I'm fairly new to programming. Although I understand most things within Java, I can't really think in the way that I need to in order to solve problems like these. What advice would you give me to help me to improve the way in which I tackle these problems. Also, I have a week to get decent at programming, what would you advise me to do in order to get to this?

Like I said, I do have a very solid understanding of Java. It's just the way that I think about problems. I'm also pretty good at Maths. I just can't get everything to click. I'm bad at solving even the simplest of problems when programming, often writing things which are long and unnecessary. Any help would be much appreciated.

Thanks.

Answer

Well, what do you want to program? If you want to solve mathematical problems, you could have a look a Project Euler. That is a collection of problems similar to that one you posted. If the exam consists of such questions, this is the way to go.

That said, when doing enterprise programming (with Spring, Hibernate, zillions of frameworks) it is possible to avoid such kind of problems. You won't need it very much, although can be useful to learn about abstractions.

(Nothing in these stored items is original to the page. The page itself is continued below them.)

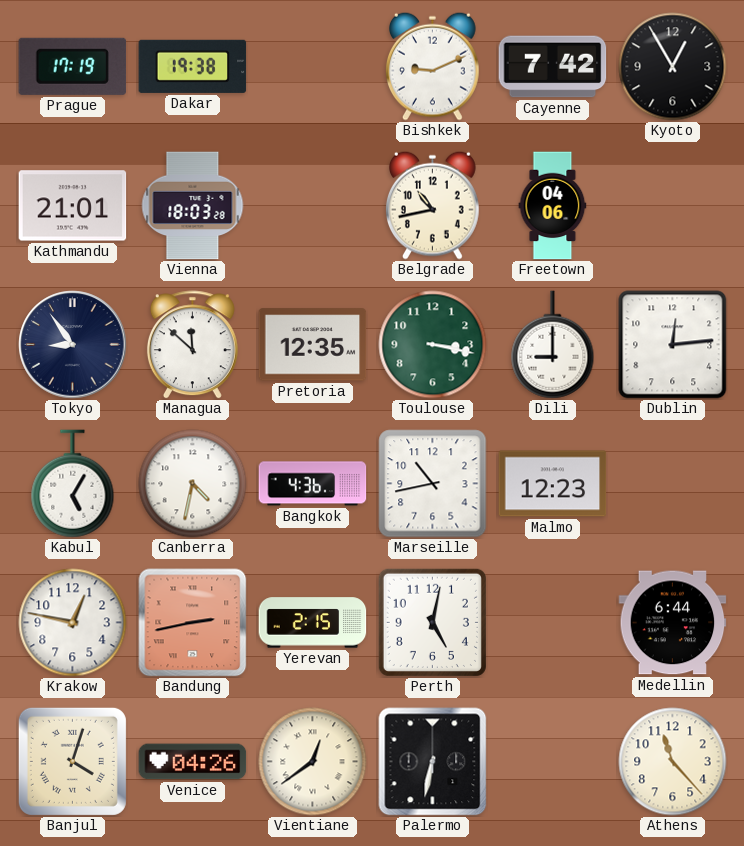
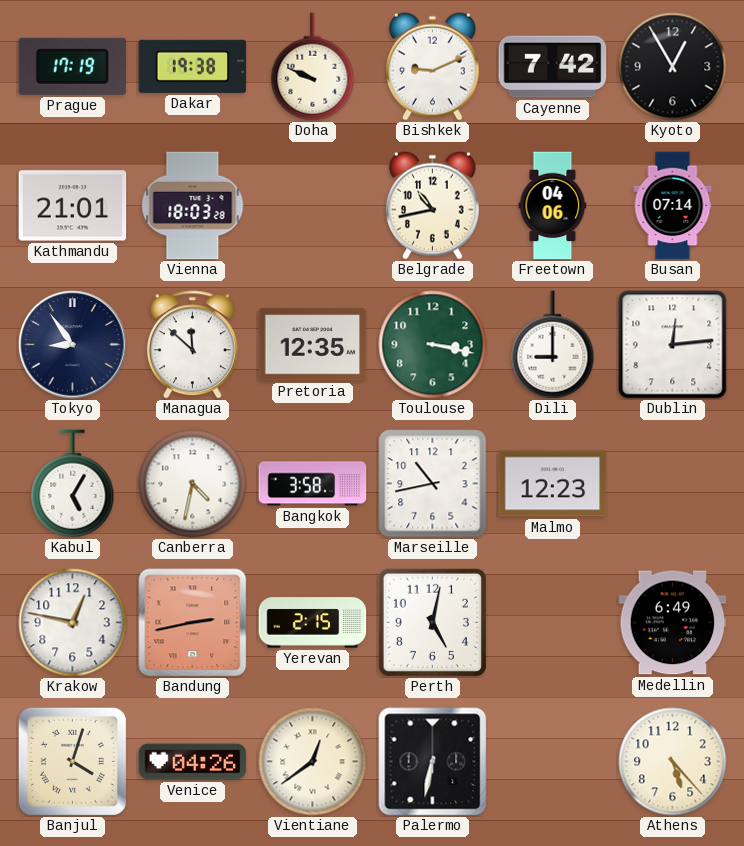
Doha: none -> 9:49
Busan: none -> 07:14
Bangkok: 4:36 -> 3:58
Medellin: 6:44 -> 6:49
Athens: 11:23 -> 5:23
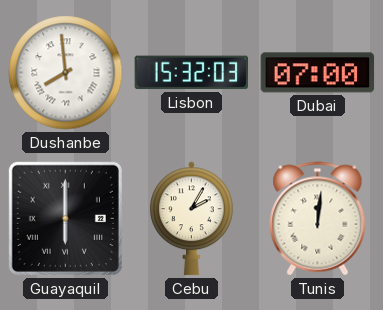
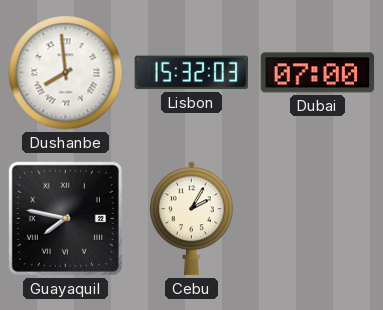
Guayaquil: 6:00 -> 7:47
Tunis: 12:01 -> none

For your problem: a (very inefficient) first attempt could be:

public static int a1(List<Integer> l ){
    if (l.stream().mapToInt(Integer::intValue).sum() > 11){
        return 0;
    }
    if (l.stream().mapToInt(Integer::intValue).sum()== 11){
        System.out.println("l = " + l);
        return 1;
    }
    List<Integer> l1 = Stream.concat(l.stream(), Stream.of(1)).collect(Collectors.toList());
    List<Integer> l2 = Stream.concat(l.stream(), Stream.of(2)).collect(Collectors.toList());
    return a1(l1) + a1(l2);
}

You can call that with

int rec = a1(Collections.emptyList());

Obviously, it is very inefficient to do the summing every time. It could be improved by using a second parameter which does the summing and remembers it. Also, using a language which allows to express List operations more succinctly, the code will be more elegant.

public static int a2(List<Integer> l , int sum){
        if (sum > 11){
            return 0;
        }
        if (sum== 11){
            System.out.println("l = " + l);
            return 1;
        }
        final List<Integer> l1 = Stream.concat(l.stream(), Stream.of(1)).collect(Collectors.toList());
        final List<Integer> l2 = Stream.concat(l.stream(), Stream.of(2)).collect(Collectors.toList());
        return a2(l1,sum+1) + a2(l2,sum+2);
    }

Call it with

int rec2 = a2(Collections.emptyList(),0);

Now, we might have realized that is not necessary to create all those lists. Of course, if you create them, it allows you to print them and debug your program to see it the results it gets are reasonable.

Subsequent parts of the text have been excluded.